A dependência de drogas, lícitas ou ilícitas, é uma questão de saúde que se caracteriza como um problema crônico que envolve não apenas os efeitos da substância em si, mas um conjunto de fatores psicossociais individuais e coletivos e que demanda acompanhamento de longo prazo. Para tal, temos como referência instituída em legislação a Rede de Atenção Psicossocial (RAPS) composta de diversos serviços como os CAPS-AD, Unidades de Acolhimento-AD e Consultório na Rua, que se articulam com os demais equipamentos da Saúde Mental, Atenção Básica, bem como da rede da Assistência Social. O recurso da internação está previsto no desenho da RAPS, mas sem ser o centro do plano de cuidados, e tampouco sendo indicado na maioria dos casos. A internação involuntária, por sua vez, é um recurso que deve ser de uso ainda mais excepcional, na falência de todos os outros recursos. Foco de diversas críticas, nem mesmo a Lei Federal nº 13.840 de 2019 sustenta um plano de ação focalizado na internação como primeiro e principal recurso, versando que:
“(A internação involuntária) será indicada depois da avaliação sobre o tipo de droga utilizada, o padrão de uso e na hipótese comprovada da impossibilidade de utilização de outras alternativas terapêuticas previstas na rede de atenção à saúde;(...)
“A internação, em qualquer de suas modalidades, só será indicada quando os recursos extra-hospitalares se mostrarem insuficientes.”
Para garantir o acesso longitudinal a uma rede de cuidados é preciso compromisso em fortalecê-la. Atualmente, os CAPS-AD não cobrem todas as áreas da cidade. Além do número insuficiente, sofrem com a redução do quadro de profissionais e falta corriqueira de medicamentos e outros insumos. O mesmo se repete em outros serviços da RAPS e da saúde municipal de maneira geral (como exemplo, o descredenciamento recente de mais de 150 equipes da Estratégia Saúde da Família e seus núcleos de apoio). A rede de assistência social também sofre com a falta de investimento, observada nos baixos números de Unidades de Acolhimento disponíveis e nas precárias condições das existentes, no baixo número de profissionais que compõem as equipes e na inexistência de serviços específicos, como o Centro Pop, com somente duas unidades na Cidade também operando em instalações precárias.

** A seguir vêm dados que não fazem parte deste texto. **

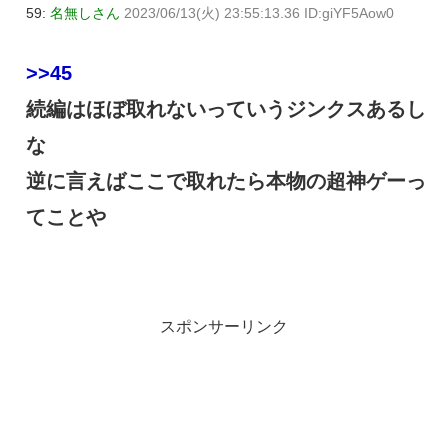
59:
名無しさん
2023/06/13(火) 23:55:13.36 ID:giYF5Aow0
>>45
続編はほぼ取れないっていうジンクスあるし
な
逆に言えばここで取れたら本物の超神ゲーっ
てことや
スポンサーリンク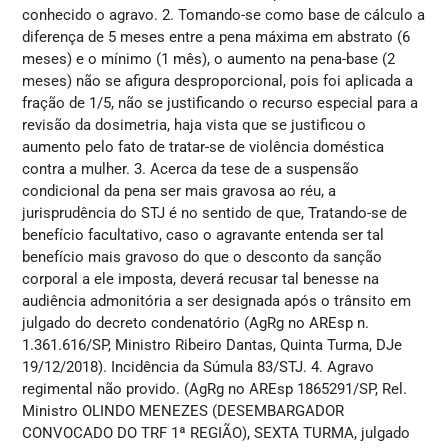
conhecido o agravo. 2. Tomando-se como base de cálculo a
diferença de 5 meses entre a pena máxima em abstrato (6
meses) e o mínimo (1 mês), o aumento na pena-base (2
meses) não se afigura desproporcional, pois foi aplicada a
fração de 1/5, não se justificando o recurso especial para a
revisão da dosimetria, haja vista que se justificou o
aumento pelo fato de tratar-se de violência doméstica
contra a mulher. 3. Acerca da tese de a suspensão
condicional da pena ser mais gravosa ao réu, a
jurisprudência do STJ é no sentido de que, Tratando-se de
benefício facultativo, caso o agravante entenda ser tal
benefício mais gravoso do que o desconto da sanção
corporal a ele imposta, deverá recusar tal benesse na
audiência admonitória a ser designada após o trânsito em
julgado do decreto condenatório (AgRg no AREsp n.
1.361.616/SP, Ministro Ribeiro Dantas, Quinta Turma, DJe
19/12/2018). Incidência da Súmula 83/STJ. 4. Agravo
regimental não provido. (AgRg no AREsp 1865291/SP, Rel.
Ministro OLINDO MENEZES (DESEMBARGADOR
CONVOCADO DO TRF 1ª REGIÃO), SEXTA TURMA, julgado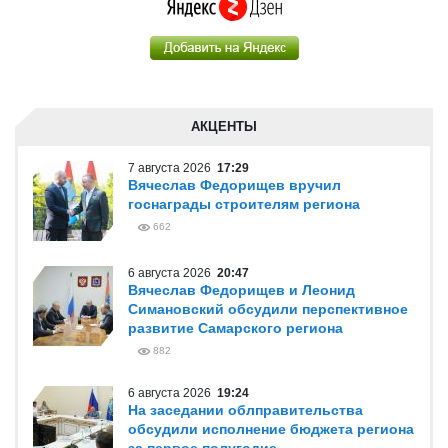
АКЦЕНТЫ
7 августа 2026
17:29
Вячеслав Федорищев вручил
госнаграды строителям региона
662
6 августа 2026
20:47
Вячеслав Федорищев и Леонид
Симановский обсудили перспективное
развитие Самарского региона
882
6 августа 2026
19:24
На заседании облправительства
обсудили исполнение бюджета региона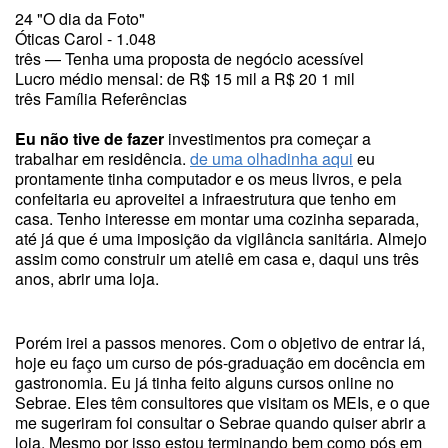
24 "O dia da Foto"
Óticas Carol - 1.048
três — Tenha uma proposta de negócio acessível
Lucro médio mensal: de R$ 15 mil a R$ 20 1 mil
três Família Referências
Eu não tive de fazer
investimentos pra começar a
trabalhar em residência.
de uma olhadinha aqui
eu
prontamente tinha computador e os meus livros, e pela
confeitaria eu aproveitei a infraestrutura que tenho em
casa. Tenho interesse em montar uma cozinha separada,
até já que é uma imposição da vigilância sanitária. Almejo
assim como construir um ateliê em casa e, daqui uns três
anos, abrir uma loja.
Porém irei a passos menores. Com o objetivo de entrar lá,
hoje eu faço um curso de pós-graduação em docência em
gastronomia. Eu já tinha feito alguns cursos online no
Sebrae. Eles têm consultores que visitam os MEIs, e o que
me sugeriram foi consultar o Sebrae quando quiser abrir a
loja. Mesmo por isso estou terminando bem como pós em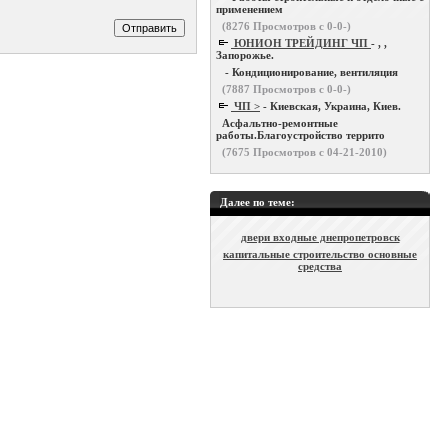
применением
(
8276
Просмотров с 0-0-)
ЮНИОН ТРЕЙДИНГ ЧП
- , ,
Запорожье.
- Кондиционирование, вентиляция
(
7887
Просмотров с 0-0-)
ЧП >
- Киевская, Украина, Киев.
Асфальтно-ремонтные
работы.Благоустройство террито
(
7675
Просмотров с 04-21-2010)
Далее по теме:
двери входные днепропетровск
капитальные строительство основные
средства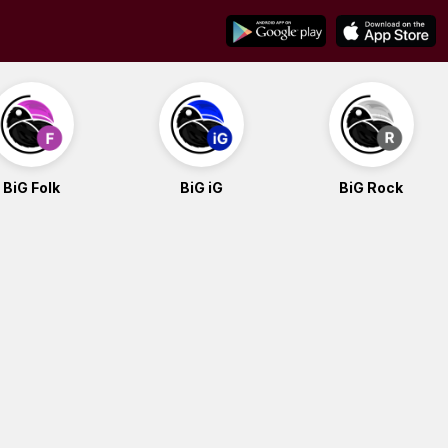
BiG Folk
BiG iG
BiG Rock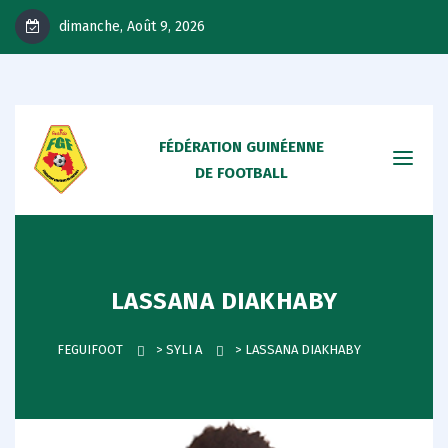
dimanche, Août 9, 2026
FÉDÉRATION GUINÉENNE
DE FOOTBALL
LASSANA DIAKHABY
FEGUIFOOT
>
SYLI A
>
LASSANA DIAKHABY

Na mesma semana em que o referido Decreto é publicado, a Prefeitura noticiou na capa do Diário Oficial, de 09 de agosto de 2019, o Encontro das Comunidades Terapêuticas e Entidades de Prevenção e Reinserção Social, onde anunciou parceria com o Governo Federal para ações conjuntas anti-drogas. Reafirma-se uma direção política que preza pela abstinência como única estratégia forma de intervenção, que foca na droga como o objeto de ação, desconsiderando os sujeitos, suas histórias e os determinantes sociais de saúde. Quando atual retrato do município é de desinvestimento nas políticas sociais, causa enorme preocupação que os recursos para seu investimento e manutenção, hoje já escassos, sejam direcionados para as Comunidades Terapêuticas.

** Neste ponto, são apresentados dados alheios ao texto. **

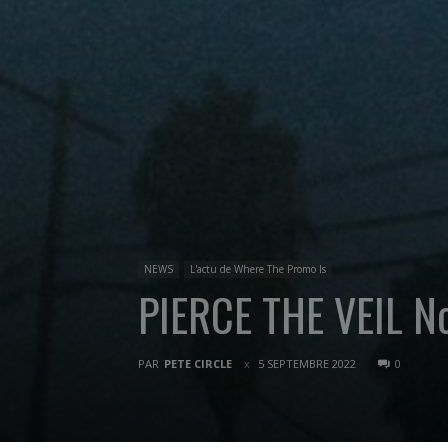
NEWS
L'actu de Where The Promo Is
PIERCE THE VEIL No
PAR
PETE CIRCLE
5 SEPTEMBRE 2022
0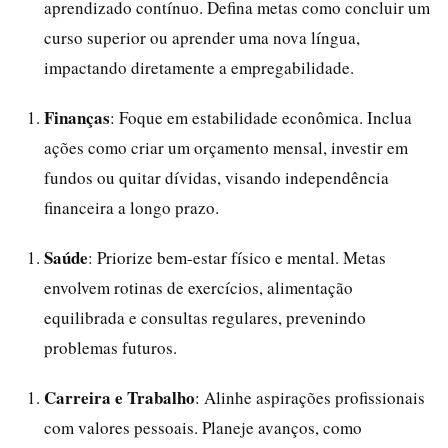
aprendizado contínuo. Defina metas como concluir um
curso superior ou aprender uma nova língua,
impactando diretamente a empregabilidade.
Finanças
: Foque em estabilidade econômica. Inclua
ações como criar um orçamento mensal, investir em
fundos ou quitar dívidas, visando independência
financeira a longo prazo.
Saúde
: Priorize bem-estar físico e mental. Metas
envolvem rotinas de exercícios, alimentação
equilibrada e consultas regulares, prevenindo
problemas futuros.
Carreira e Trabalho
: Alinhe aspirações profissionais
com valores pessoais. Planeje avanços, como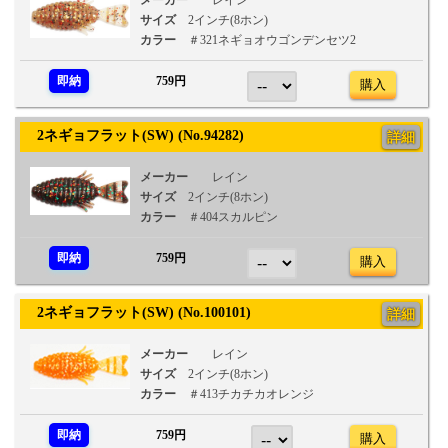
メーカー
レイン
サイズ
2インチ(8ホン)
カラー
＃321ネギョオウゴンデンセツ2
即納
759円
購入
2ネギョフラット(SW) (No.94282)
詳細
メーカー
レイン
サイズ
2インチ(8ホン)
カラー
＃404スカルピン
即納
759円
購入
2ネギョフラット(SW) (No.100101)
詳細
メーカー
レイン
サイズ
2インチ(8ホン)
カラー
＃413チカチカオレンジ
即納
759円
購入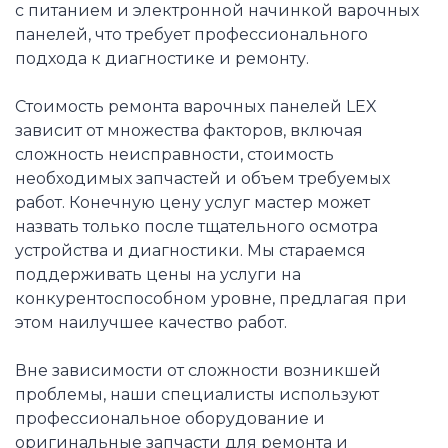
с питанием и электронной начинкой варочных
панелей, что требует профессионального
подхода к диагностике и ремонту.
Стоимость ремонта варочных панелей LEX
зависит от множества факторов, включая
сложность неисправности, стоимость
необходимых запчастей и объем требуемых
работ. Конечную цену услуг мастер может
назвать только после тщательного осмотра
устройства и диагностики. Мы стараемся
поддерживать цены на услуги на
конкурентоспособном уровне, предлагая при
этом наилучшее качество работ.
Вне зависимости от сложности возникшей
проблемы, наши специалисты используют
профессиональное оборудование и
оригинальные запчасти для ремонта и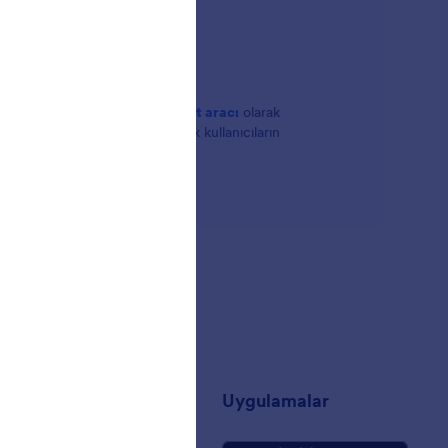
ması gerektiğinde, güçlü bir
anket aracı
olarak
i ve ilerleme çubukları ekleyerek kullanıcıların
zdan dilediğinizi seçebilirsiniz.
t
Uygulamalar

A idéia de que a internação para desintoxicação tem grande resolutividade a longo prazo é falaciosa e carece de respaldo científico. Internação forçada em massa voltada especificamente para a PSR representa o retrocesso ao modelo manicomial e uma tentativa de travestir como política de saúde a criminalização da pobreza, simples e pura.

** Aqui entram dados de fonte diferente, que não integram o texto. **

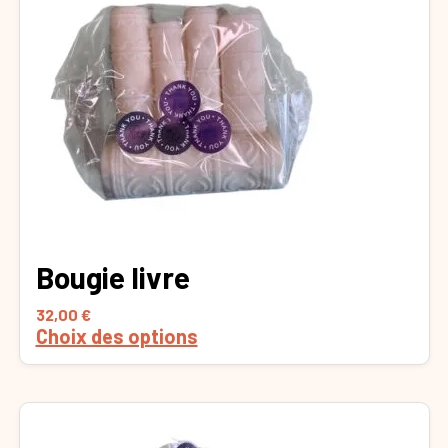
plusieurs
variations.
Les
options
peuvent
être
choisies
sur
la
page
du
Bougie livre
produit
32,00
€
Choix des options
Ce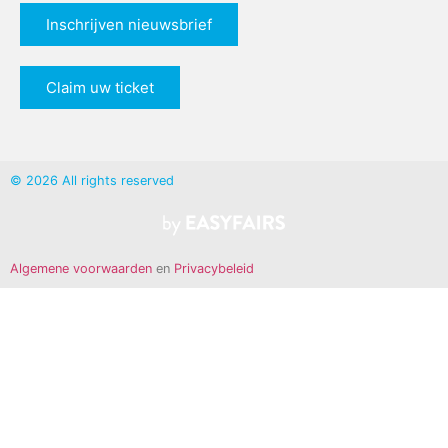
Inschrijven nieuwsbrief
Claim uw ticket
© 2026 All rights reserved
Algemene voorwaarden
en
Privacybeleid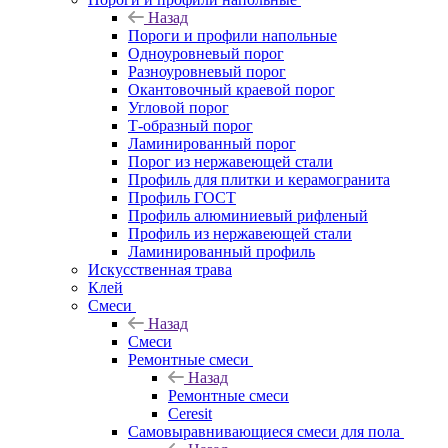
Назад
Пороги и профили напольные
Одноуровневый порог
Разноуровневый порог
Окантовочный краевой порог
Угловой порог
Т-образный порог
Ламинированный порог
Порог из нержавеющей стали
Профиль для плитки и керамогранита
Профиль ГОСТ
Профиль алюминиевый рифленый
Профиль из нержавеющей стали
Ламинированный профиль
Искусственная трава
Клей
Смеси
Назад
Смеси
Ремонтные смеси
Назад
Ремонтные смеси
Ceresit
Самовыравнивающиеся смеси для пола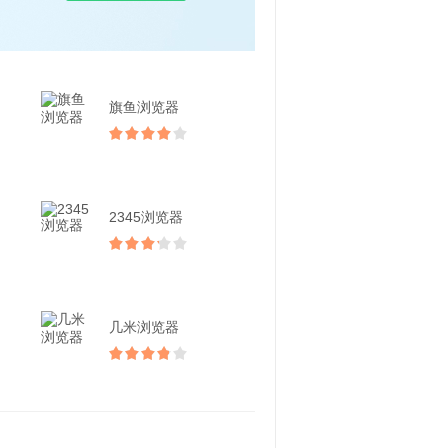
旗鱼浏览器
2345浏览器
几米浏览器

Assim, reivindicamos a revogação do Decreto nº 46.314 e a instituição imediata do Comitê Intersetorial de Acompanhamento e Monitoramento da Política Municipal para a PSR, tal qual previsto na Lei Municipal, para que este possa traçar estratégias e ações de curto, médio e longo prazo que de fato resultem em um cuidado adequado, que promova mais qualidade de vida e garantia efetiva de direitos para aqueles que hoje vivem nas ruas, refletindo consequentemente na construção de uma cidade mais saudável e acessível para todos os cariocas.